▸ Exercise aim:
All lines in the data below carrying the string "России" are to be located and copied.

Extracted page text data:
====================

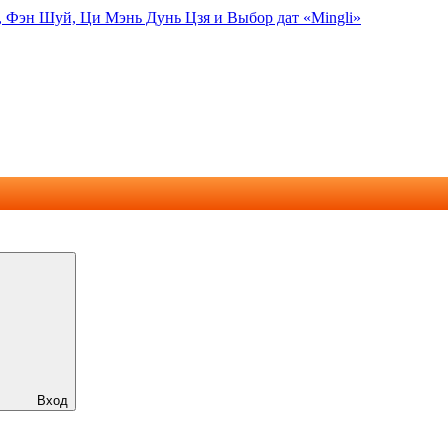
, Фэн Шуй, Ци Мэнь Дунь Цзя и Выбор дат «Mingli»
Вход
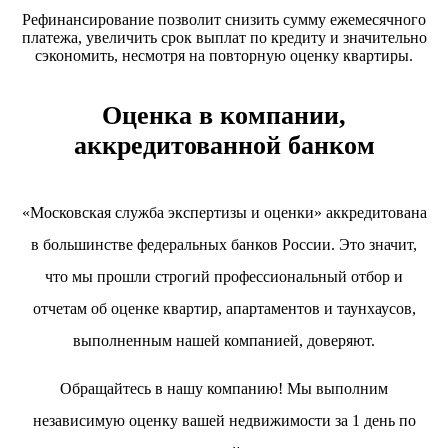
Рефинансирование позволит снизить сумму ежемесячного
платежа, увеличить срок выплат по кредиту и значительно
сэкономить, несмотря на повторную оценку квартиры.
Оценка в компании,
аккредитованной банком
«Московская служба экспертизы и оценки» аккредитована
в большинстве федеральных банков России. Это значит,
что мы прошли строгий профессиональный отбор и
отчетам об оценке квартир, апартаментов и таунхаусов,
выполненным нашей компанией, доверяют.
Обращайтесь в нашу компанию! Мы выполним
независимую оценку вашей недвижимости за 1 день по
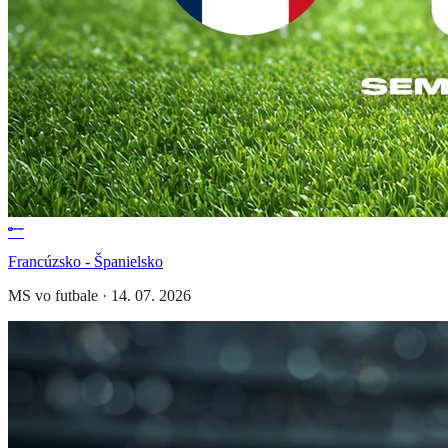
Francúzsko - Španielsko
MS vo futbale
·
14. 07. 2026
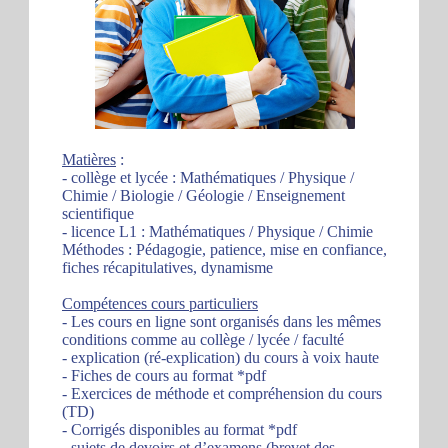
Matières
:
- collège et lycée : Mathématiques / Physique /
Chimie / Biologie / Géologie / Enseignement
scientifique
- licence L1 : Mathématiques / Physique / Chimie
Méthodes : Pédagogie, patience, mise en confiance,
fiches récapitulatives, dynamisme
Compétences cours particuliers
- Les cours en ligne sont organisés dans les mêmes
conditions comme au collège / lycée / faculté
- explication (ré-explication) du cours à voix haute
- Fiches de cours au format *pdf
- Exercices de méthode et compréhension du cours
(TD)
- Corrigés disponibles au format *pdf
- sujets de devoirs et d’examens (brevet des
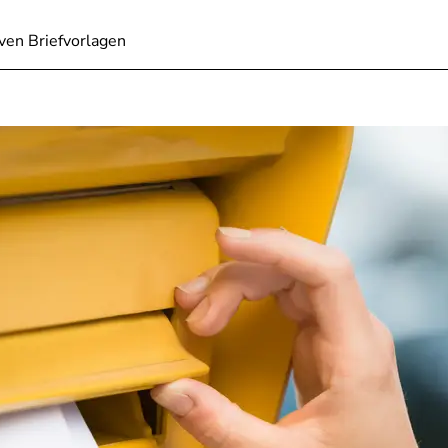
ven Briefvorlagen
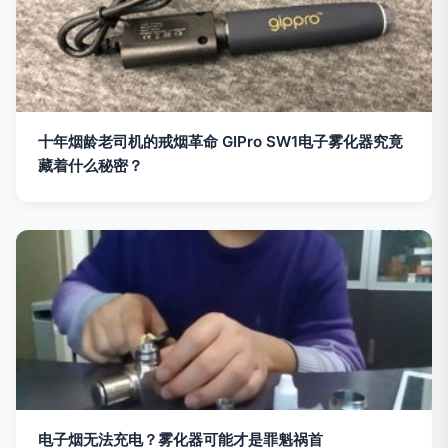
十年烟龄老司机的戒烟革命 GIPro SW1电子雾化器究竟
藏着什么秘密？
电子烟无法充电？雾化器可能才是罪魁祸首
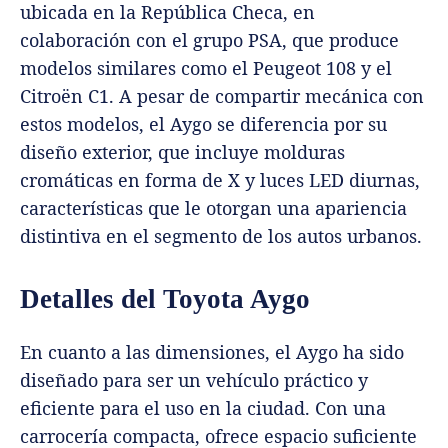
ubicada en la República Checa, en
colaboración con el grupo PSA, que produce
modelos similares como el Peugeot 108 y el
Citroën C1. A pesar de compartir mecánica con
estos modelos, el Aygo se diferencia por su
diseño exterior, que incluye molduras
cromáticas en forma de X y luces LED diurnas,
características que le otorgan una apariencia
distintiva en el segmento de los autos urbanos.
Detalles del Toyota Aygo
En cuanto a las dimensiones, el Aygo ha sido
diseñado para ser un vehículo práctico y
eficiente para el uso en la ciudad. Con una
carrocería compacta, ofrece espacio suficiente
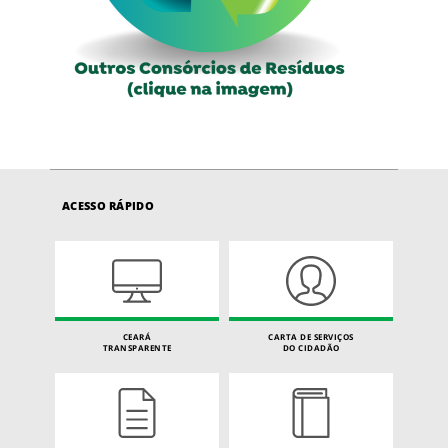
ACESSO RÁPIDO
CEARÁ
CARTA DE SERVIÇOS
TRANSPARENTE
DO CIDADÃO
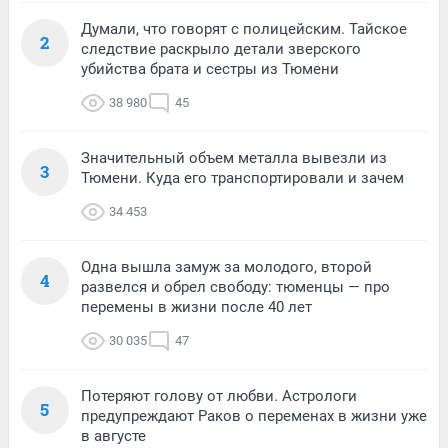
Думали, что говорят с полицейским. Тайское
2
следствие раскрыло детали зверского
убийства брата и сестры из Тюмени
38 980
45
Значительный объем металла вывезли из
3
Тюмени. Куда его транспортировали и зачем
34 453
Одна вышла замуж за молодого, второй
4
развелся и обрел свободу: тюменцы — про
перемены в жизни после 40 лет
30 035
47
Потеряют голову от любви. Астрологи
5
предупреждают Раков о переменах в жизни уже
в августе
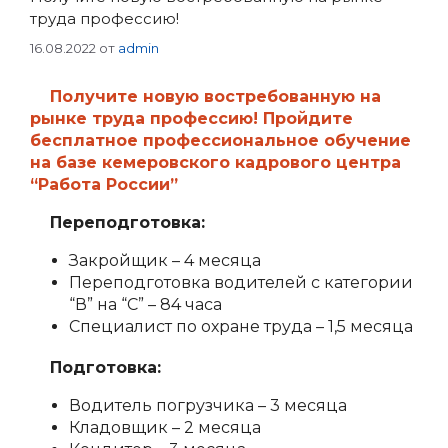
труда профессию!
16.08.2022
от
admin
Получите новую востребованную на
рынке труда профессию! Пройдите
бесплатное профессиональное обучение
на базе кемеровского кадрового центра
“Работа России”
Переподготовка:
Закройщик – 4 месяца
Переподготовка водителей с категории
“В” на “С” – 84 часа
Специалист по охране труда – 1,5 месяца
Подготовка:
Водитель погрузчика – 3 месяца
Кладовщик – 2 месяца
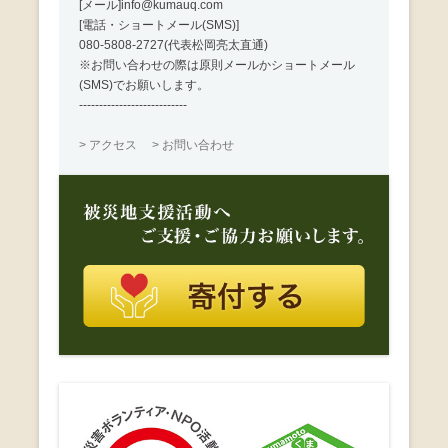
[メール]info@kumauq.com
[電話・ショートメール(SMS)]
080-5808-2727(代表松岡亮太直通)
※お問い合わせの際は原則メールかショートメール
(SMS)でお願いします。
---------------------------
> アクセス
> お問い合わせ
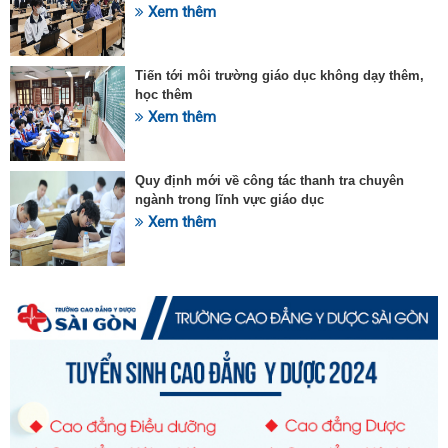
Xem thêm
Tiến tới môi trường giáo dục không dạy thêm,
học thêm
Xem thêm
Quy định mới về công tác thanh tra chuyên
ngành trong lĩnh vực giáo dục
Xem thêm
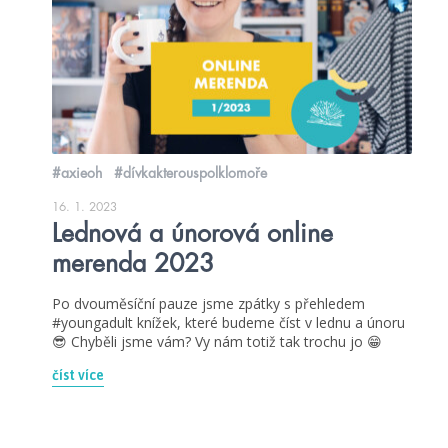
#axieoh
#dívkakterouspolklomoře
16. 1. 2023
Lednová a únorová online
merenda 2023
Po dvouměsíční pauze jsme zpátky s přehledem
#youngadult knížek, které budeme číst v lednu a únoru
😎 Chyběli jsme vám? Vy nám totiž tak trochu jo 😁
číst více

====================

▸ Reply to the exercise:
в большинстве федеральных банков России. Это значит,
“Работа России”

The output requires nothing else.